Of all the major technology hubs across Canada, the Toronto region in particular is gaining a worldwide reputation as a welcoming destination for tech-centric. For start-up founders, SMEs, academics, university students and global firms alike, Toronto functions as a dynamic incubator for technologies like fintech, artificial intelligence, cybersecurity and big data analytics. Over 400,000 technology jobs existed in the Toronto tech sector in 2016 - many of which are distributed among Toronto’s active tech start-ups that are estimated to number
over 2,500. Canadian companies like Slack, Hootsuite and Shopify, which are not based in Toronto, have unsurprisingly had to expand operations to Toronto to tap into the talent pool and scale up. Such fast-growing enterprises are ideal for attracting the attention of international venture capital (VC) investors. In 2016, Toronto accounted for 34% of an impressive $1.7 billion of VC funding
invested in Canada. World-class tech talent has been pouring out of academic institutes in the region. Combined with significant government support, world leading incubators and accelerators, supportive public-private partnerships and superb talent, it’s not hard to see why Toronto’s tech eco-system has grown.

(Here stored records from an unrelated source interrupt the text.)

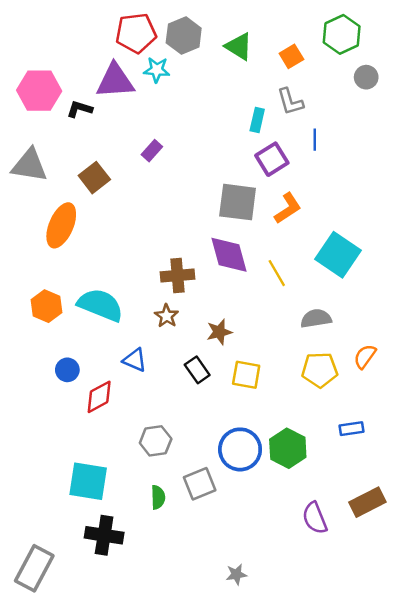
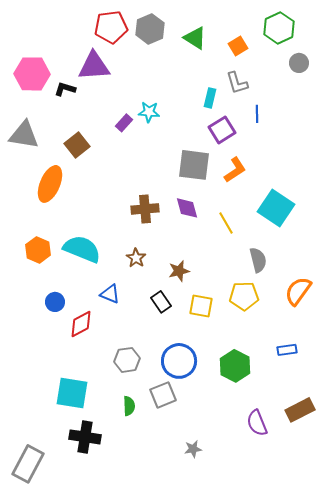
cyan star: (157, 70) -> (149, 112), moved
purple diamond: (229, 255) -> (187, 208), size x0.7
brown cross: (178, 276) -> (145, 209), moved
gray semicircle: (316, 318) -> (258, 260), turned 85
orange semicircle: (365, 356) -> (298, 291), size x1.4
yellow pentagon: (320, 370) -> (244, 296), moved
blue circle: (240, 449) -> (179, 361), moved
gray star: (236, 574) -> (193, 449), moved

Homegrown Start-ups a Big Draw for VC Funding
With proven business models backed by serious cash from international VCs, Toronto is fast becoming a hotbed of successful start-ups. Fintech, artificial intelligence, insurtech, blockchain and cybersecurity are just some of the up-and-coming sub-sectors rapidly gaining traction in the start-up scene.
Since artificial intelligence (AI) is the rage these days, it only makes sense to lead with an AI example …Canadian born Steve Irvine, a former Facebook executive, chose Toronto to design and develop his AI start-up, geared to enable large enterprises in increasing both client interaction and revenue growth by training their AI-enabled solutions ($5M). His main motivation for choosing Toronto over Silicon Valley was the exploding pool of regional AI and engineering talent. Top Hat, ranked 18th in Deloitte’s 2016 Technology Fast 50™ Program is billed as “a complete teaching solution ($30M). Sensibill, a fintech company that helps banks generate customized digital receipts is already going international ($17M). Last but definitely not least, WealthSimple, the Canadian fintech darling based in Toronto, is already managing $1 billon in managed assets ($75M).

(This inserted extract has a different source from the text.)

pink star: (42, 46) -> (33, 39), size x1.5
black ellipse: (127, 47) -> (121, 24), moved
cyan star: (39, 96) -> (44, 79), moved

Compelling Destination for Foreign Tech Businesses
Toronto is equally attractive to foreign tech companies of every size. PayCommerce, a cross-border payments firm from New Jersey decided to launch
a research and development operation in Mississauga because of the easy access to talent, proximity to the financial services center and the potential to partner with leading academic research institutions. WeWork, a co-working space provider based in New York City, has decided
to take up 60,000 square feet of office space in downtown Toronto to capitalize on the growing entrepreneurship energy here. This trend is further endorsed by Toronto’s 4th (up from 6th last year) place rank
in fDi Magazine’s 2017/18 American Cities of the Future
report, which analyzes greenfield foreign direct investment across North and South American cities.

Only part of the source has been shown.